▶ _MATERIAL PROVIDED_:
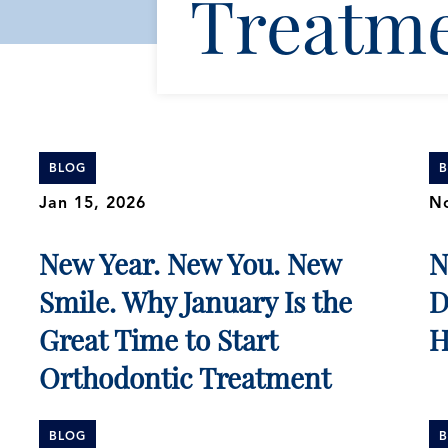
Treatm
BLOG
Jan 15, 2026
No
New Year. New You. New
N
Smile. Why January Is the
D
Great Time to Start
H
Orthodontic Treatment
BLOG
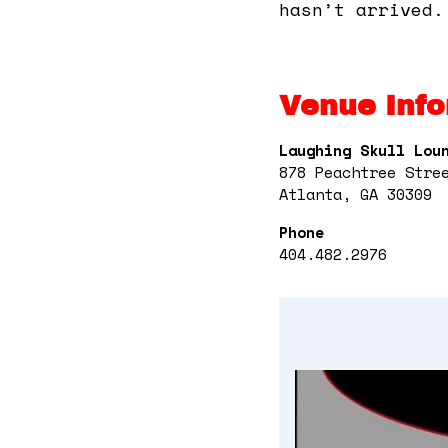
hasn’t arrived.
Venue Info
Laughing Skull Lou
878 Peachtree Stre
Atlanta, GA 30309
Phone
404.482.2976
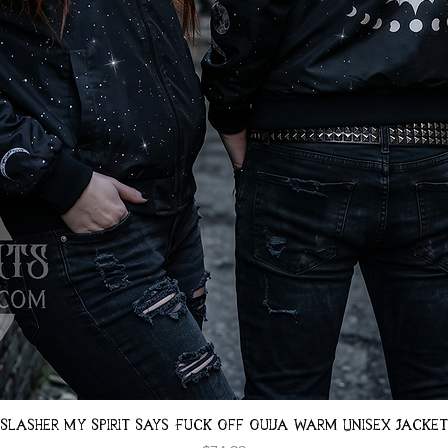
Quick View
Slasher My Spirit Says Fuck Off Ouija Warm Unisex Jacket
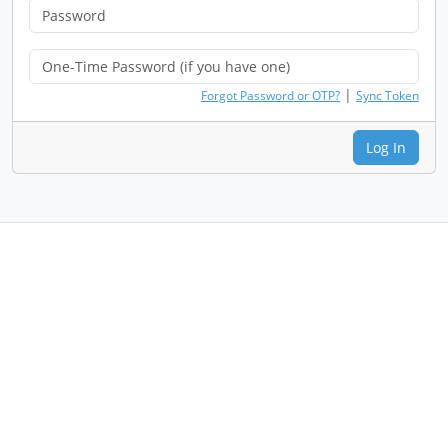
|
Forgot Password or OTP?
Sync Token
Log In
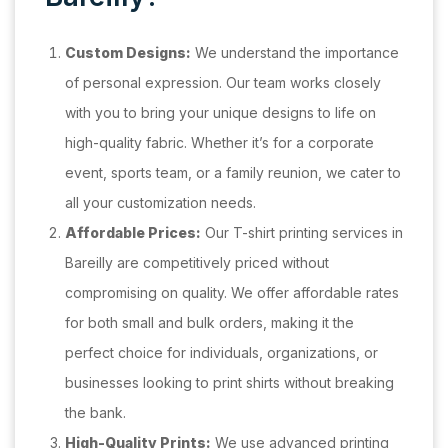
Custom Designs:
We understand the importance
of personal expression. Our team works closely
with you to bring your unique designs to life on
high-quality fabric. Whether it’s for a corporate
event, sports team, or a family reunion, we cater to
all your customization needs.
Affordable Prices:
Our T-shirt printing services in
Bareilly are competitively priced without
compromising on quality. We offer affordable rates
for both small and bulk orders, making it the
perfect choice for individuals, organizations, or
businesses looking to print shirts without breaking
the bank.
High-Quality Prints:
We use advanced printing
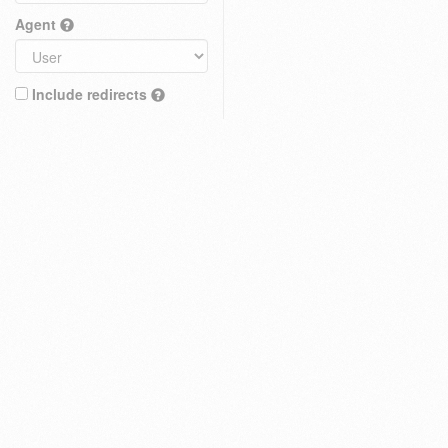
Agent
Include redirects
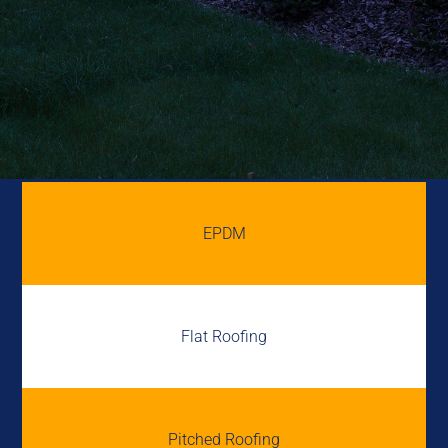
EPDM
Flat Roofing
Pitched Roofing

▶ _WHAT YOU WILL DO_: Lines above that contain the string "your" make up the answer.

▶ _RESPONSE TO THIS TASK_:
with you to bring your unique designs to life on
all your customization needs.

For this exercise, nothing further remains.